Assigned task –
Lines that include "through" make up the answer; copy all of them from the data below.

Material for this task –
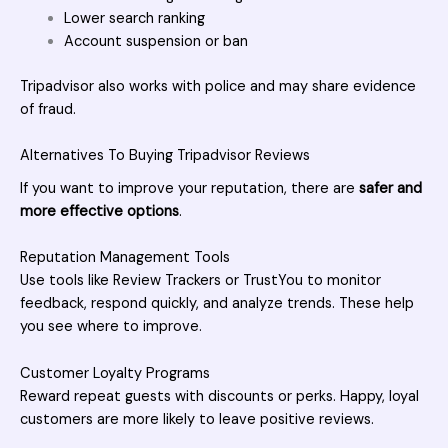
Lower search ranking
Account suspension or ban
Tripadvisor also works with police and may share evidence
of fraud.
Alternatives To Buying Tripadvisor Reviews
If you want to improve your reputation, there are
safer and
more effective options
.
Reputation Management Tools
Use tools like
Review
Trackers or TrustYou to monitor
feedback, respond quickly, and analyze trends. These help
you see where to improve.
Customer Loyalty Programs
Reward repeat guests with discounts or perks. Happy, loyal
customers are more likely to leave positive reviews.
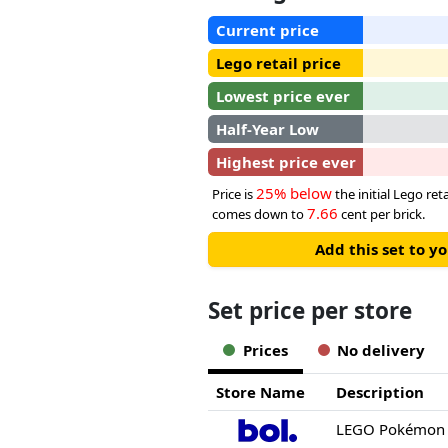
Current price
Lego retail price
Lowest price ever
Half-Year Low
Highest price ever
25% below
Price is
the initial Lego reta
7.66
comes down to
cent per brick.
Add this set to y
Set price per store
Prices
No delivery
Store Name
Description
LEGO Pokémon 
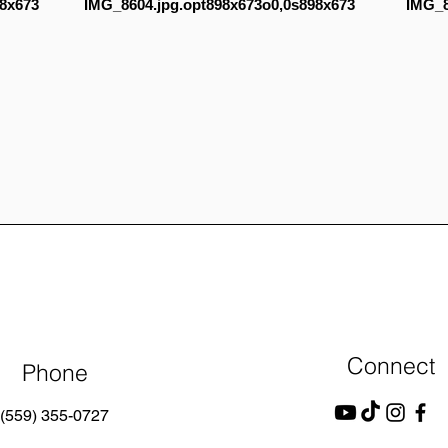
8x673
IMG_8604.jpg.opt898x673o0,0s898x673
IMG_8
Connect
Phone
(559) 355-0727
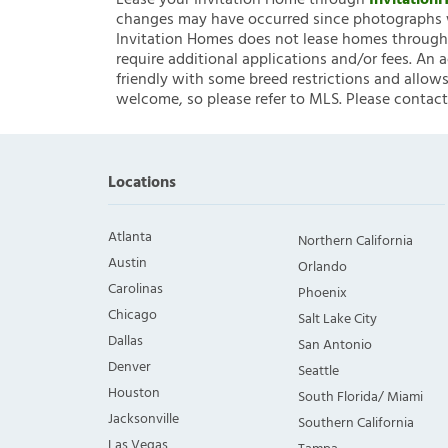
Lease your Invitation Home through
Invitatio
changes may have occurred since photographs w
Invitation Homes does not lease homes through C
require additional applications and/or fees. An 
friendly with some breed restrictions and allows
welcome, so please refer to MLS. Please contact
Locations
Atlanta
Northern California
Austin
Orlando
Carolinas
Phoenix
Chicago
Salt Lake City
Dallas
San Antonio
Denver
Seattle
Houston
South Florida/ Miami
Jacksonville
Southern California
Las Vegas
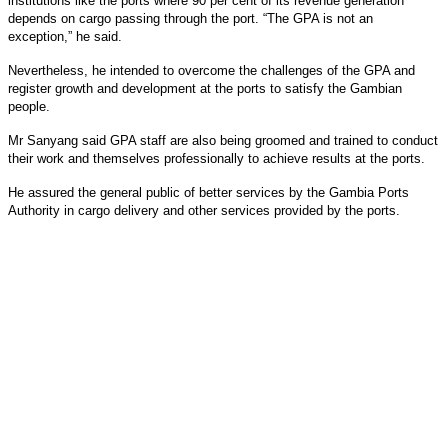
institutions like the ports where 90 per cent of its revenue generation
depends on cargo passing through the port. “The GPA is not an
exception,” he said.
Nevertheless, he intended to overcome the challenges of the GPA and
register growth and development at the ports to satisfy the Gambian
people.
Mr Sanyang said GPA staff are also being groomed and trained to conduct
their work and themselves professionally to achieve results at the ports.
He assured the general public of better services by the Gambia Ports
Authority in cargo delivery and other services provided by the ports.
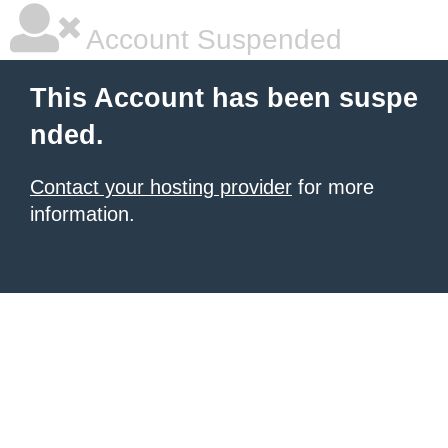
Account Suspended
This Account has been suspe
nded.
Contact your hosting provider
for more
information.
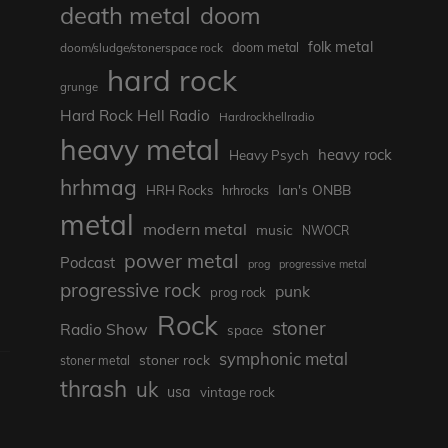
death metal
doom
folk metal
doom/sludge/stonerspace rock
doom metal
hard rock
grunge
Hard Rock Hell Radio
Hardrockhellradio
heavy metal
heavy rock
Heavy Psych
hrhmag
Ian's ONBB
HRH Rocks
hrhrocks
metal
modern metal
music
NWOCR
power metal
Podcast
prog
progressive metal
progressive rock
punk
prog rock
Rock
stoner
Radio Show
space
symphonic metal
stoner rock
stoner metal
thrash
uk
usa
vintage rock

Task response –
Lease your Invitation Home through
Invitation Homes does not lease homes through C
depends on cargo passing through the port. “The GPA is not an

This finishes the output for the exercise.